The entire financial services sector runs on trust
Let's face it, we give all our money to somebody else to look after on our behalf. We don't even see it. We don't even see
how they look after it. Most of the time we don't even think of questioning what they do to protect it. It's not large men standing at the door with guns. It's not even the monolithic building any more. It's rarely a vault. It's just a virtual environment
somewhere.
If that's not an illustration of trust, I can't think of a more accurate one. Customers trust banks to look after their assets and protect their privacy and personal data. When this doesn't happen, the relationship between a bank and its customers takes
a severe hammering.
It considerations in data protection
The protection of privacy and personal data has assumed prominence in recent years, as digital transformation has made data more fluid and mobile, and therefore harder to protect. The growing threat of both intentional and unintentional data breach is further
compounded by inherent factors in the financial services IT environment such as:
Complexity and lack of visibility: This sort of multi-dimensional environment
where different systems and databases from often different epochs are not integrated is typical of legacy IT systems. It tends to spawn “security siloes” that lead to increased risk of malicious or unintended activity.
BYOD: The continued growth of BYOD makes it difficult to enforce security rules around antivirus, personal firewalls, data encryption, and secure passwords, exposing organisations to greater risk.
Open Banking regulations: Open banking and the need to integrate back-office systems and databases with third party service providers through APIs presents a new and growing risk point for financial services organisations.
Trust in the cloud
As security threats begin to resemble an epidemic, businesses in all sectors are being forced to take a more joined up approach to cyber security. This approach is enabled and required by the adoption of a cloud strategy, for three key reasons:
Updating software is time-consuming, disruptive and error-prone. In a cloud environment, much of the risk and workload comes within the remit of the cloud service provider, who pushes out updates to users seamlessly and securely.
- Faster identification and resolution of risk
Faster alerts of failures or breaches within systems drive faster resolution. Through real-time status dashboards and automated alerts, cloud services providers enable administrators to investigate, detect and resolve in real time from any secure web server.
The cloud model is based on sharing resources, costs and risk. Cloud service providers focus investment and leverage economies of scale to provide higher levels of security for their shared infrastructure than would be possible for most individual IT organisations.
As a client, you get access to the most robust and up-to-date security solution at a fraction of the cost of building it yourself.

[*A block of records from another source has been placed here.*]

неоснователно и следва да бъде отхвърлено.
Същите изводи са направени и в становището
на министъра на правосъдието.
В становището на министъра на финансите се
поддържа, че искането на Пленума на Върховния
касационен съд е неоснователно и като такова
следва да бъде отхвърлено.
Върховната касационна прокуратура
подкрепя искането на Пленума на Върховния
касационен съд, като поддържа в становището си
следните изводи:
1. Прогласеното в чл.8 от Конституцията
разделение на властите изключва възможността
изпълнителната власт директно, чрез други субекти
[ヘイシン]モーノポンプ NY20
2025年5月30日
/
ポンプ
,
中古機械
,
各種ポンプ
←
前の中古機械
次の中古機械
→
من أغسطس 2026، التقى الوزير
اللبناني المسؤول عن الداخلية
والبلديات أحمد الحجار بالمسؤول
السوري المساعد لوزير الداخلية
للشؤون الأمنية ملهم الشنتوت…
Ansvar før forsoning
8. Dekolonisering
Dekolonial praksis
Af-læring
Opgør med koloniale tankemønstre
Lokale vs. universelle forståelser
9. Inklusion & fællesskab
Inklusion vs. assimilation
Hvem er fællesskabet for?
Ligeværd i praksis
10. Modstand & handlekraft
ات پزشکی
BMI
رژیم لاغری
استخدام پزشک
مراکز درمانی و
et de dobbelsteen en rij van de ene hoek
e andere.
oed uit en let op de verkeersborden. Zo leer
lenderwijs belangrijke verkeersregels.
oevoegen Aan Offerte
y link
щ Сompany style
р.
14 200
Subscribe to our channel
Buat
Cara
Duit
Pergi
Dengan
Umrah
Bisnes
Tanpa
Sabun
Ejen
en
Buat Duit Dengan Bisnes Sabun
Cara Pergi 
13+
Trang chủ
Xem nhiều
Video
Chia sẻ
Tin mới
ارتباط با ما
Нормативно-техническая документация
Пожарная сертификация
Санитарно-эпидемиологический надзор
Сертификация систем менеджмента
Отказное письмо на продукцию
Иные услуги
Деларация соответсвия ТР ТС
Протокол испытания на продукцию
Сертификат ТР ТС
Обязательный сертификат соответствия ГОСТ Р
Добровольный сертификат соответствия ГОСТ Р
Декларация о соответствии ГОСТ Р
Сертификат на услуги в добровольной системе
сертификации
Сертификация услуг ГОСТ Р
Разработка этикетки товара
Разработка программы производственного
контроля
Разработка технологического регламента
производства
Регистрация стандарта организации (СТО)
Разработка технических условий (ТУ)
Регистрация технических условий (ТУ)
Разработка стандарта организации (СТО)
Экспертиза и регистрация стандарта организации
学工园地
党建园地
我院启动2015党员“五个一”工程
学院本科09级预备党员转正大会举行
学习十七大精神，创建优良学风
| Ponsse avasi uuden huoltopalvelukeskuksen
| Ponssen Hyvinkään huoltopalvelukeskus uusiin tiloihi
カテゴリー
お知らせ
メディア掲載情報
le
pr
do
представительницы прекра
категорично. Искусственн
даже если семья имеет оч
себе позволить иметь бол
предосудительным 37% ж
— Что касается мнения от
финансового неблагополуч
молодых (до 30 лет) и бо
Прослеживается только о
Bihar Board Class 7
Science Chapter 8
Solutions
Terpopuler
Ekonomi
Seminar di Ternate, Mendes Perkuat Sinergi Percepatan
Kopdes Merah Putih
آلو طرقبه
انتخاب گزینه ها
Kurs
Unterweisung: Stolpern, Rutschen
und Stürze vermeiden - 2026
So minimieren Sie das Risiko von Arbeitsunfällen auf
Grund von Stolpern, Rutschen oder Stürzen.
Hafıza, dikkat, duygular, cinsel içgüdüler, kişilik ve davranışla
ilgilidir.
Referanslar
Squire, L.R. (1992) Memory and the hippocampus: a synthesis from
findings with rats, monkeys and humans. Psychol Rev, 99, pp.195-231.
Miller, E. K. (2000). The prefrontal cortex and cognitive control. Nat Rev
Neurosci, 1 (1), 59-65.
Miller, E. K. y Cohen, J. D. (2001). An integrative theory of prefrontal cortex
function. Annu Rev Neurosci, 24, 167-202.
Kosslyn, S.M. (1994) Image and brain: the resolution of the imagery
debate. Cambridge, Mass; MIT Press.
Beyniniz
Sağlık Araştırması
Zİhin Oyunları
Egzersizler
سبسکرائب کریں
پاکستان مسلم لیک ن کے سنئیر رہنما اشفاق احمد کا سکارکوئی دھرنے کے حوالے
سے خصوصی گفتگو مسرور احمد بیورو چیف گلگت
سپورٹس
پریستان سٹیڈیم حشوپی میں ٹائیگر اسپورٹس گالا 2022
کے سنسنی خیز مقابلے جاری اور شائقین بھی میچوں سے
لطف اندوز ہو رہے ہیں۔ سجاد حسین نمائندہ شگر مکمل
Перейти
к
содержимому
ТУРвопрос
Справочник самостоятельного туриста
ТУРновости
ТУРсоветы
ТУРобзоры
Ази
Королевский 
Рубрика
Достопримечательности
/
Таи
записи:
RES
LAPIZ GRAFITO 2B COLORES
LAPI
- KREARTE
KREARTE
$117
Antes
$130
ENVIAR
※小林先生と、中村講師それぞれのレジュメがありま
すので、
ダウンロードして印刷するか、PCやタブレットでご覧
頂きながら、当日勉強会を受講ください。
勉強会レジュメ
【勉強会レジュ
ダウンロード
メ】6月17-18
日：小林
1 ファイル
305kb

The essential security strategy
How is it that cloud platforms are emerging as secure havens? For a start, they offer a level of programmatic infrastructure not easily achievable in the enterprise data centre. This enables a high level of automation within the security operation. As well
as saving time and money, increased automation reduces the potential for human error and alleviates the burden of regulatory compliance.
To leverage such security benefits, the organisation needs to address some specific challenges involved in cloud security. It needs to be prepared to rethink its approach to securing applications, data and workloads across multiple platforms. For example,
perimeter-based security is no longer sufficient in the cloud era. It needs to be replaced by a workload-centric approach, where users share responsibility for security in conjunction with cloud providers and third party solution partners.
A comprehensive cloud security solution integrates with your own systems and the security tools native to the cloud platform. It automates repetitive, resource-intensive security tasks, such as provisioning and de-provisioning. In so doing, it provides greater
visibility, agility, and compliance, while simplifying procurement. As the threat expands, so too do the options available within the cloud to deal with it.
Public cloud platforms have invested heavily in security features and support, strengthening their systems to the extent that their security posture is now as good as, and frequently better than, most enterprise data centres. Gartner
suggests that…"through 2020, public cloud infrastructure as a service (IaaS) workloads will suffer at least 60% fewer security incidents than those in traditional data centres". These seem like immensely favourable odds to me.